O que veio a seguir aconteceu em uma noite quente de quase
verão. Havia uma brisa fresca e, apesar do calor, a noite era agradável; meu filho, que ainda contava poucos meses de nascimento, dormia profundamente no berço, no mesmo quarto onde minha mãe assistia a um programa de tevê. Decidi
passear pelo gramado e acabei me sentando sob uma laranjeira, ao lado de onde
havia deixado, horas antes, meu bonsai de figo. Comecei a pensar na vida.

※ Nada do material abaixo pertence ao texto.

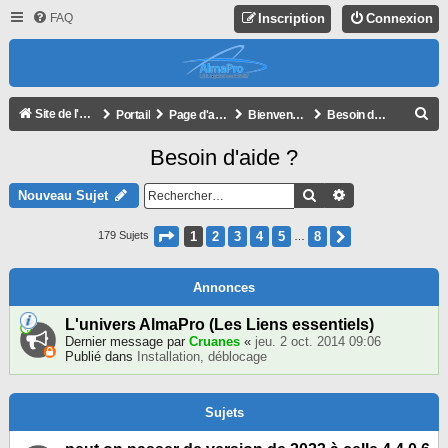
FAQ
Inscription
Connexion
R
Site de l'association
Portail
Page d'accueil du forum
Bienvenue !
Besoin d'aide ?
E
Besoin d'aide ?
C
H
Rechercher
Recherche Avan
Nouveau Sujet
E
Page
1
Sur
8
1
2
3
4
5
8
Suivant
179 Sujets
…
R
C
Annonces
H
E
L'univers AlmaPro (Les Liens essentiels)
Dernier message par
Cruanes
«
jeu. 2 oct. 2014 09:06
R
Publié dans
Installation, déblocage
Sujets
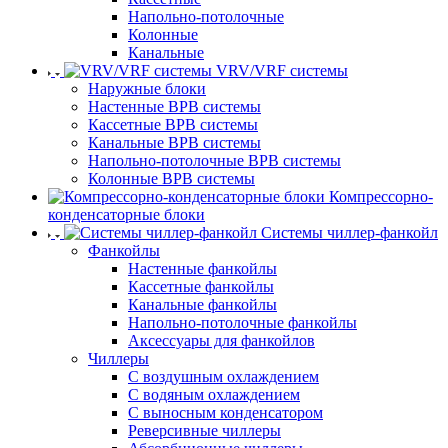
Напольно-потолочные
Колонные
Канальные
VRV/VRF системы
Наружные блоки
Настенные ВРВ системы
Кассетные ВРВ системы
Канальные ВРВ системы
Напольно-потолочные ВРВ системы
Колонные ВРВ системы
Компрессорно-
конденсаторные блоки
Системы чиллер-фанкойл
Фанкойлы
Настенные фанкойлы
Кассетные фанкойлы
Канальные фанкойлы
Напольно-потолочные фанкойлы
Аксессуары для фанкойлов
Чиллеры
С воздушным охлаждением
С водяным охлаждением
С выносным конденсатором
Реверсивные чиллеры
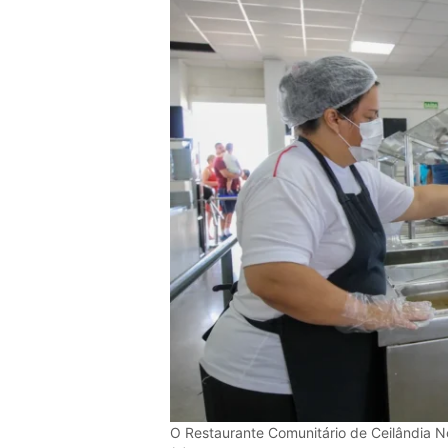
O Restaurante Comunitário de Ceilândia N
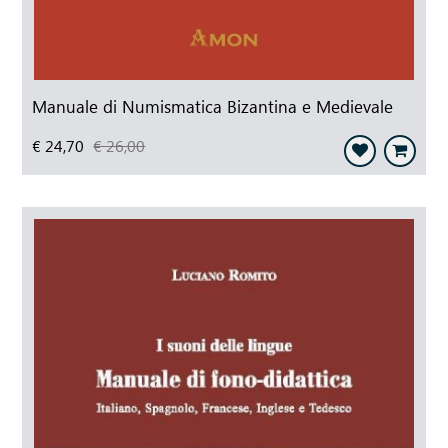
Manuale di Numismatica Bizantina e Medievale
€ 24,70
€ 26,00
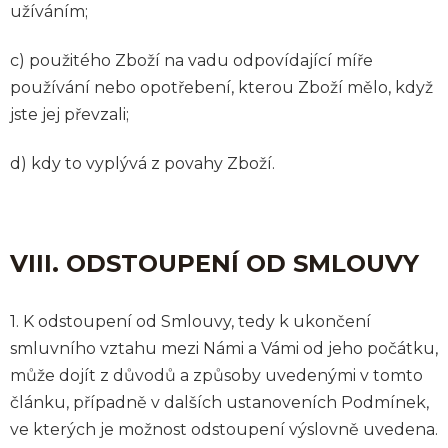
užíváním;
c) použitého Zboží na vadu odpovídající míře
používání nebo opotřebení, kterou Zboží mělo, když
jste jej převzali;
d) kdy to vyplývá z povahy Zboží.
VIII. ODSTOUPENÍ OD SMLOUVY
1. K odstoupení od Smlouvy, tedy k ukončení
smluvního vztahu mezi Námi a Vámi od jeho počátku,
může dojít z důvodů a způsoby uvedenými v tomto
článku, případně v dalších ustanoveních Podmínek,
ve kterých je možnost odstoupení výslovně uvedena.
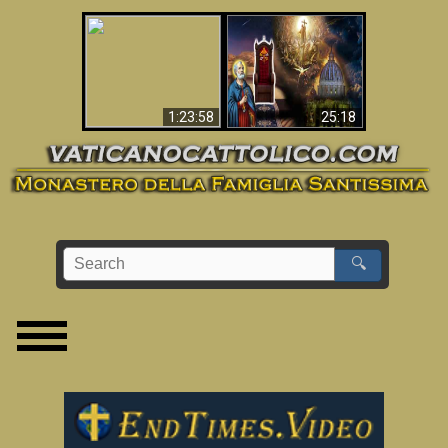
Apocalisse ora in
La Bibbia ha previsto
Vaticano
70 anni senza Papa?
1:23:58
25:18
🔍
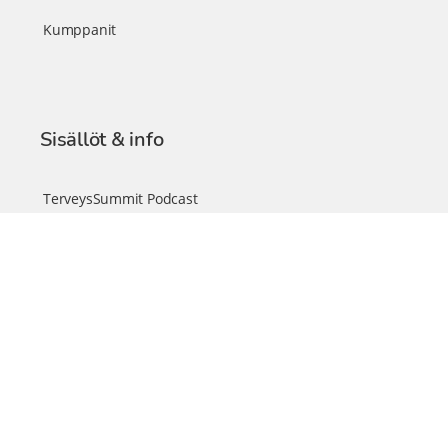
Kumppanit
Sisällöt & info
TerveysSummit Podcast
Blogi – Artikkelit
Liity VIP-jäseneksi
VIP-videokirjasto
FAQ – Usein kysyttyä
Yhteys & palautteet
Tiimi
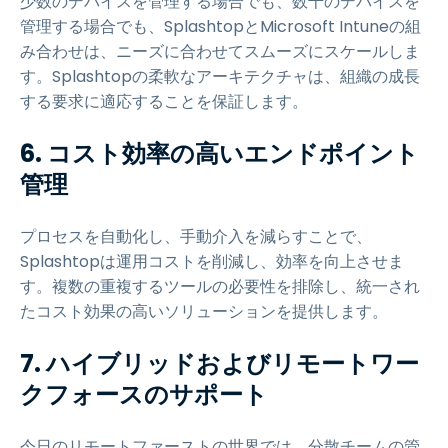
少数のデバイスを管理する場合でも、数千のデバイスを
管理する場合でも、SplashtopとMicrosoft Intuneの組
み合わせは、ニーズに合わせてスムーズにスケールしま
す。Splashtopの柔軟なアーキテクチャは、組織の成長
する要求に適応することを保証します。
6. コスト効率の高いエンドポイント
管理
プロセスを自動化し、手動介入を減らすことで、
Splashtopは運用コストを削減し、効率を向上させま
す。複数の重複するツールの必要性を排除し、統一され
たコスト効果の高いソリューションを提供します。
7. ハイブリッドおよびリモートワー
クフォースのサポート
今日のリモートファーストの世界では、分散チームの管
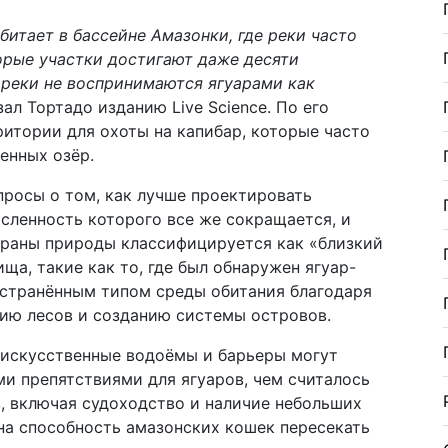
битает в бассейне Амазонки, где реки часто
орые участки достигают даже десяти
 реки не воспринимаются ягуарами как
ал Тортадо изданию Live Science. По его
ритории для охоты на капибар, которые часто
енных озёр.
росы о том, как лучше проектировать
сленность которого все же сокращается, и
аны природы классифицируется как «близкий
ща, такие как то, где был обнаружен ягуар-
ространённым типом среды обитания благодаря
нию лесов и созданию системы островов.
 искусственные водоёмы и барьеры могут
и препятствиями для ягуаров, чем считалось
, включая судоходство и наличие небольших
на способность амазонских кошек пересекать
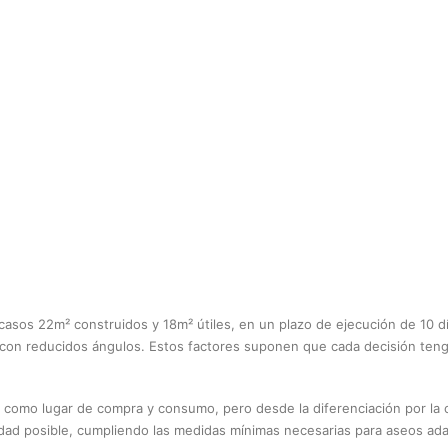
casos 22m² construidos y 18m² útiles, en un plazo de ejecución de 10 dí
, con reducidos ángulos. Estos factores suponen que cada decisión teng
omo lugar de compra y consumo, pero desde la diferenciación por la c
lidad posible, cumpliendo las medidas mínimas necesarias para aseos adap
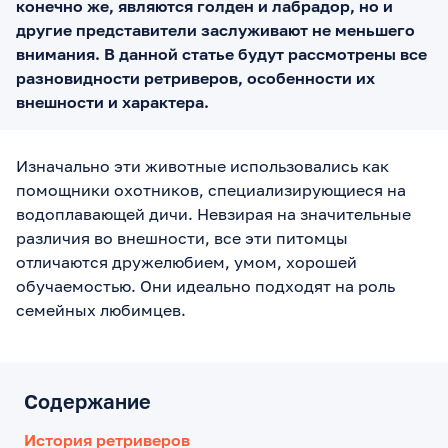
конечно же, являются голден и лабрадор, но и
другие представители заслуживают не меньшего
внимания. В данной статье будут рассмотрены все
разновидности ретриверов, особенности их
внешности и характера.
Изначально эти животные использовались как
помощники охотников, специализирующиеся на
водоплавающей дичи. Невзирая на значительные
различия во внешности, все эти питомцы
отличаются дружелюбием, умом, хорошей
обучаемостью. Они идеально подходят на роль
семейных любимцев.
Содержание
История ретриверов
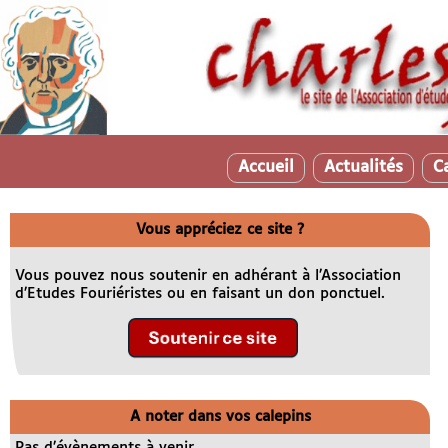
Accueil
Actualités
C
Vous appréciez ce site ?
Vous pouvez nous soutenir en adhérant à l’Association
d’Etudes Fouriéristes ou en faisant un don ponctuel.
A noter dans vos calepins
Pas d’évènements à venir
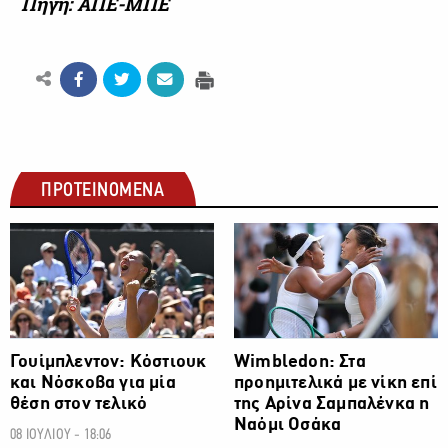
Πηγή: ΑΠΕ-ΜΠΕ
ΠΡΟΤΕΙΝΟΜΕΝΑ
ΑΛΛΑ ΣΠΟΡ
ΑΛΛΑ ΣΠΟΡ
Γουίμπλεντον: Κόστιουκ
Wimbledon: Στα
και Νόσκοβα για μία
προημιτελικά με νίκη επί
θέση στον τελικό
της Αρίνα Σαμπαλένκα η
Ναόμι Οσάκα
08 ΙΟΥΛΙΟΥ - 18:06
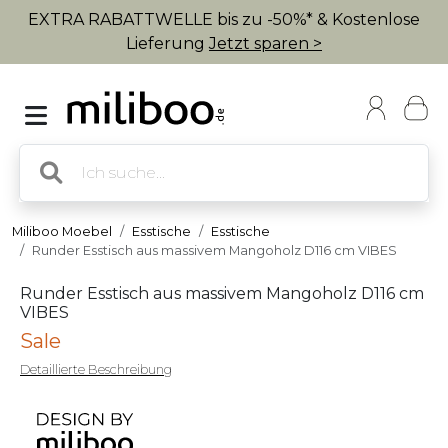
EXTRA RABATTWELLE bis zu -50%* & Kostenlose
Lieferung
Jetzt sparen >
Miliboo Moebel
Esstische
Esstische
Runder Esstisch aus massivem Mangoholz D116 cm VIBES
Runder Esstisch aus massivem Mangoholz D116 cm
VIBES
Sale
Detaillierte Beschreibung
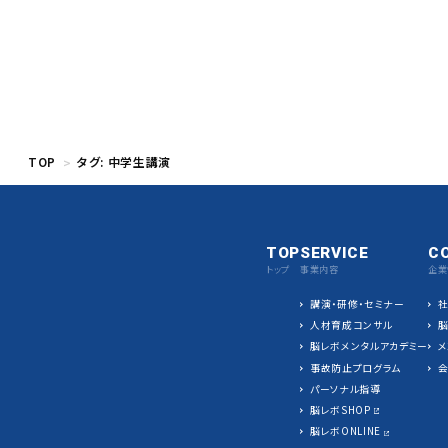
TOP
タグ:
中学生講演
TOP
SERVICE
C
トップ
事業内容
企業
講演・研修・セミナー
人材育成コンサル
脳レボメンタルアカデミー
メ
事故防止プログラム
パーソナル指導
脳レボSHOP
脳レボONLINE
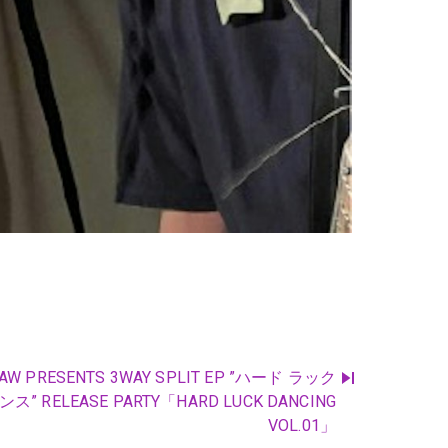
AW PRESENTS 3WAY SPLIT EP ”ハード ラック
ンス” RELEASE PARTY「HARD LUCK DANCING
VOL.01」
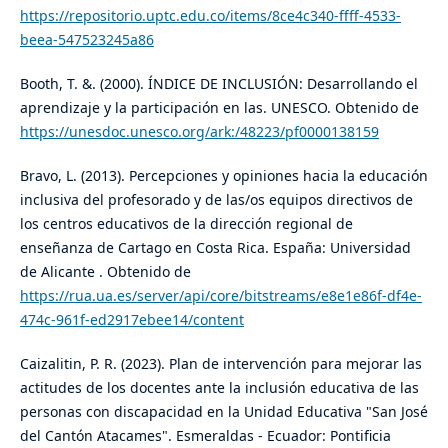
https://repositorio.uptc.edu.co/items/8ce4c340-ffff-4533-
beea-547523245a86
Booth, T. &. (2000). ÍNDICE DE INCLUSIÓN: Desarrollando el
aprendizaje y la participación en las. UNESCO. Obtenido de
https://unesdoc.unesco.org/ark:/48223/pf0000138159
Bravo, L. (2013). Percepciones y opiniones hacia la educación
inclusiva del profesorado y de las/os equipos directivos de
los centros educativos de la dirección regional de
enseñanza de Cartago en Costa Rica. España: Universidad
de Alicante . Obtenido de
https://rua.ua.es/server/api/core/bitstreams/e8e1e86f-df4e-
474c-961f-ed2917ebee14/content
Caizalitin, P. R. (2023). Plan de intervención para mejorar las
actitudes de los docentes ante la inclusión educativa de las
personas con discapacidad en la Unidad Educativa "San José
del Cantón Atacames". Esmeraldas - Ecuador: Pontificia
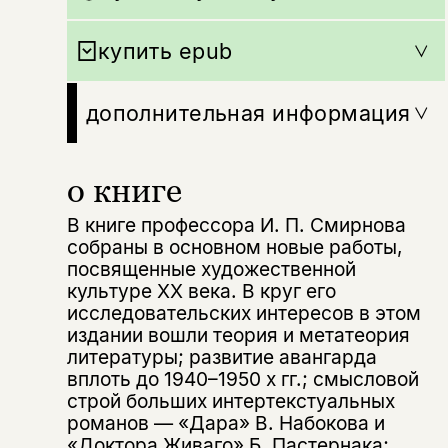
купить epub
дополнительная информация
о книге
В книге профессора И. П. Смирнова
собраны в основном новые работы,
посвященные художественной
культуре ХХ века. В круг его
исследовательских интересов в этом
издании вошли теория и метатеория
литературы; развитие авангарда
вплоть до 1940–1950 х гг.; смысловой
строй больших интертекстуальных
романов — «Дара» В. Набокова и
«Доктора Живаго» Б. Пастернака;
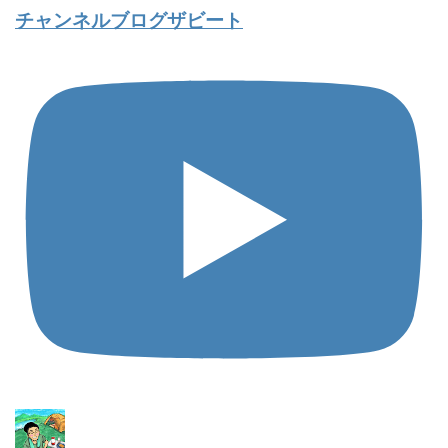
チャンネルブログザビート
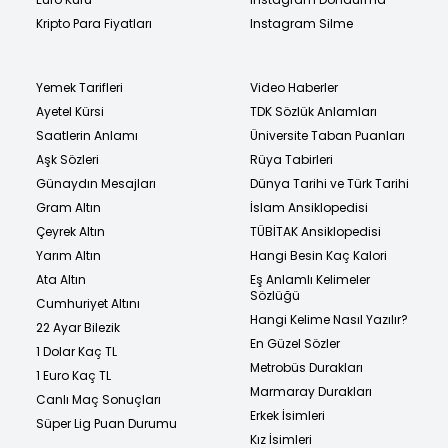
Kripto Para Fiyatları
Instagram Silme
Yemek Tarifleri
Video Haberler
Ayetel Kürsi
TDK Sözlük Anlamları
Saatlerin Anlamı
Üniversite Taban Puanları
Aşk Sözleri
Rüya Tabirleri
Günaydın Mesajları
Dünya Tarihi ve Türk Tarihi
Gram Altın
İslam Ansiklopedisi
Çeyrek Altın
TÜBİTAK Ansiklopedisi
Yarım Altın
Hangi Besin Kaç Kalori
Ata Altın
Eş Anlamlı Kelimeler
Sözlüğü
Cumhuriyet Altını
Hangi Kelime Nasıl Yazılır?
22 Ayar Bilezik
En Güzel Sözler
1 Dolar Kaç TL
Metrobüs Durakları
1 Euro Kaç TL
Marmaray Durakları
Canlı Maç Sonuçları
Erkek İsimleri
Süper Lig Puan Durumu
Kız İsimleri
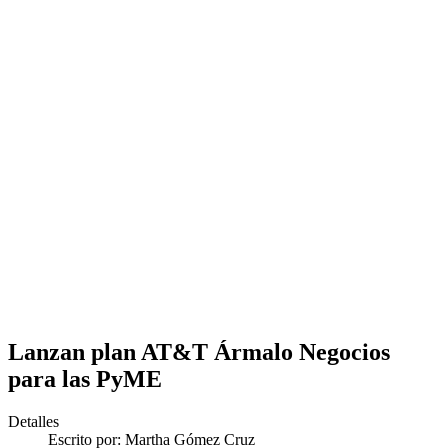
Lanzan plan AT&T Ármalo Negocios
para las PyME
Detalles
Escrito por:
Martha Gómez Cruz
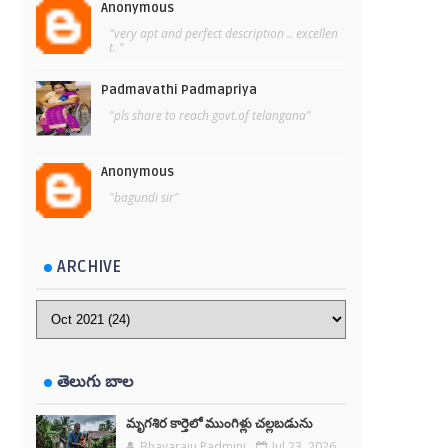
Anonymous
"very apt and perfect description .. excellen
t. "
Padmavathi Padmapriya
"pls share to reach govt.of telangana"
Anonymous
"bagundi sir"
ARCHIVE
తెలుగు బాల
మృగశిర కార్తెలో ముంగిళ్లు చల్లబడును
Bhavaraju Padmini
Jul 23, 2026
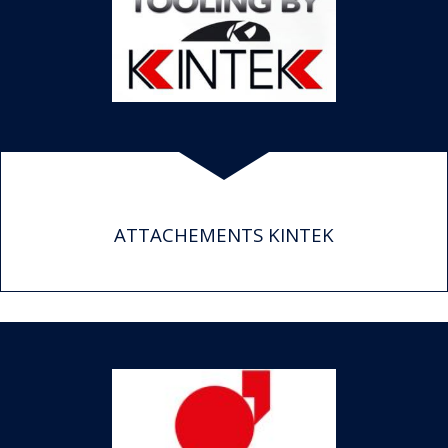
ATTACHEMENTS KINTEK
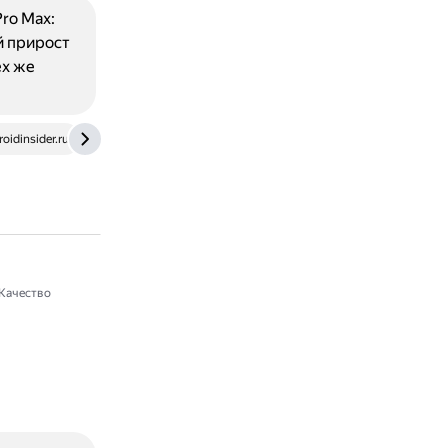
ro Max:
й прирост
ех же
oidinsider.ru
www.youtube.com
Качество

E, subitamente, me
sentia menina demais para compreender que havia ainda uma vida inteira pela
frente. Então, naquela noite – que era, como meus pensamentos, morna e
imediata, e que parecia tão eterna e estática como se fosse sempre ser noite
escura embora eu soubesse que, após ligeira brevidade, seria manhã – sentei-me
com os joelhos cerrados entre os braços e precisei me esforçar para conter a
primeira lágrima. Eu sabia que minha pequenina figueira estava ali. Então estiquei
uma mão em direção a ela e, ainda com os olhos na direção do nada, disse com
uma cumplicidade tanta que até me surpreendeu:
- Você sabe. Eu sei que você sabe o que eu estou sentindo.
Continuei a acariciá-la – até que meus dedos esbarraram em
uma forma arredondada, de uma textura diferente e suave. Não me contive: saltei
em sua direção e estava ali, o primeiro fruto do meu bonsai de figo! E era, eu
tinha certeza, um presente seu para mim. Enquanto minha pele era acariciada por
suas folhas, eu me entregava à comunhão silenciosa com aquela arvorezinha. Eu a
ignorara durante tanto tempo. Tive raiva dela, até. Mas, naqueles dias
tumultuados, eu sabia, agora eu sabia, ela também cuidara de mim, a princípio
mais por obrigação do que por opção, como eu fizera com ela quando seu legítimo
dono se foi. Mas ela também aprendera a gostar de mim. Havia amor, afinal.
Foi, sem dúvida, um instante de felicidade.